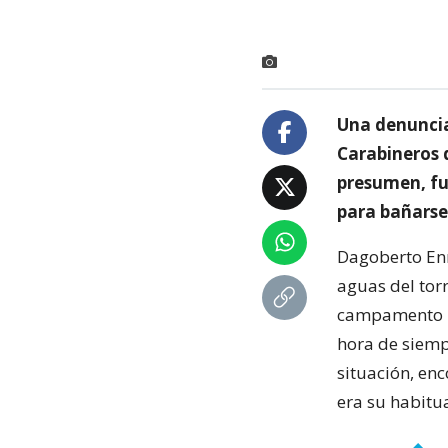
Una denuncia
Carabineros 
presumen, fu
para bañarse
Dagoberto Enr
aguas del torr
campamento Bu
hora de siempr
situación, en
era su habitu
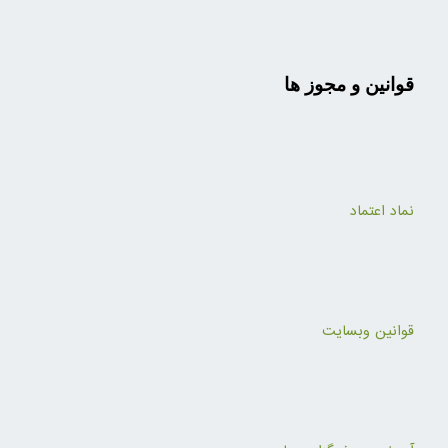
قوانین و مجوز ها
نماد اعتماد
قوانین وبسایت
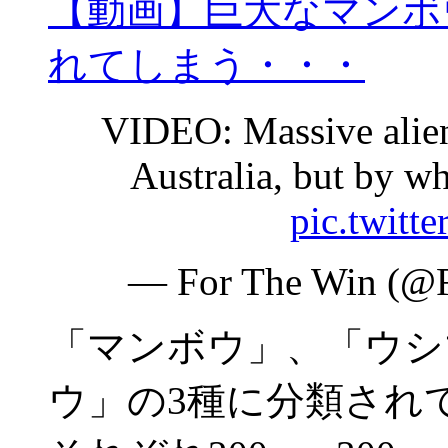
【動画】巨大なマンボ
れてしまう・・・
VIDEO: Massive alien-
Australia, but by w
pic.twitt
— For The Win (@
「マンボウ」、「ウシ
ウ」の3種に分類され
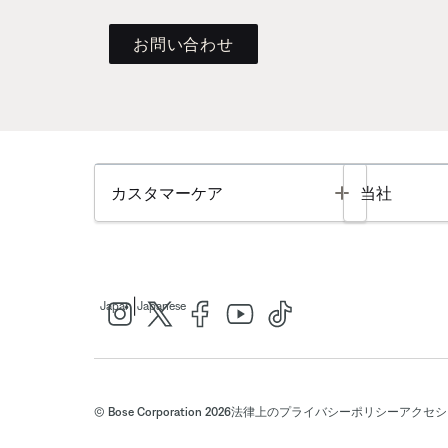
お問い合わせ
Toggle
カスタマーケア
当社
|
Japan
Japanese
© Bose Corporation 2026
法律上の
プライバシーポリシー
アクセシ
################
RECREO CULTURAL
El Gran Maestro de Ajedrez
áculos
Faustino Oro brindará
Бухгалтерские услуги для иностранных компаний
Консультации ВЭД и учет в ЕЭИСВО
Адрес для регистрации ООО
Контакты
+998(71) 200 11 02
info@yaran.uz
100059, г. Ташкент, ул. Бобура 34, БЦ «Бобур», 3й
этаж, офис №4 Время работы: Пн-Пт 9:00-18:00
################
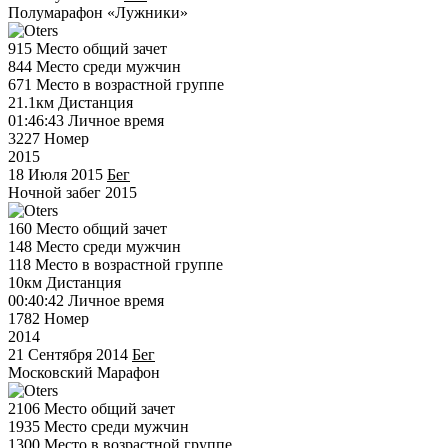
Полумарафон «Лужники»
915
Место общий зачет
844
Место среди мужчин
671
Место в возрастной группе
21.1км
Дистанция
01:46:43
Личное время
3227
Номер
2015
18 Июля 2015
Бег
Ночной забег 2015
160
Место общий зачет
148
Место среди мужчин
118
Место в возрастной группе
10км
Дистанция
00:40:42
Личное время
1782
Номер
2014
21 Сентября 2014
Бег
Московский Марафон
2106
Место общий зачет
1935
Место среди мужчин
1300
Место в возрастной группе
################
▶ **Task details**:
Retype, exactly and in full, the lines above from the one containing "RECREO CULTURAL" through the one containing "этаж, офис №4 Время работы: Пн-Пт 9:00-18:00".

▶ **Solution for this task**:
RECREO CULTURAL
El Gran Maestro de Ajedrez
áculos
Faustino Oro brindará
Бухгалтерские услуги для иностранных компаний
Консультации ВЭД и учет в ЕЭИСВО
Адрес для регистрации ООО
Контакты
+998(71) 200 11 02
info@yaran.uz
100059, г. Ташкент, ул. Бобура 34, БЦ «Бобур», 3й
этаж, офис №4 Время работы: Пн-Пт 9:00-18:00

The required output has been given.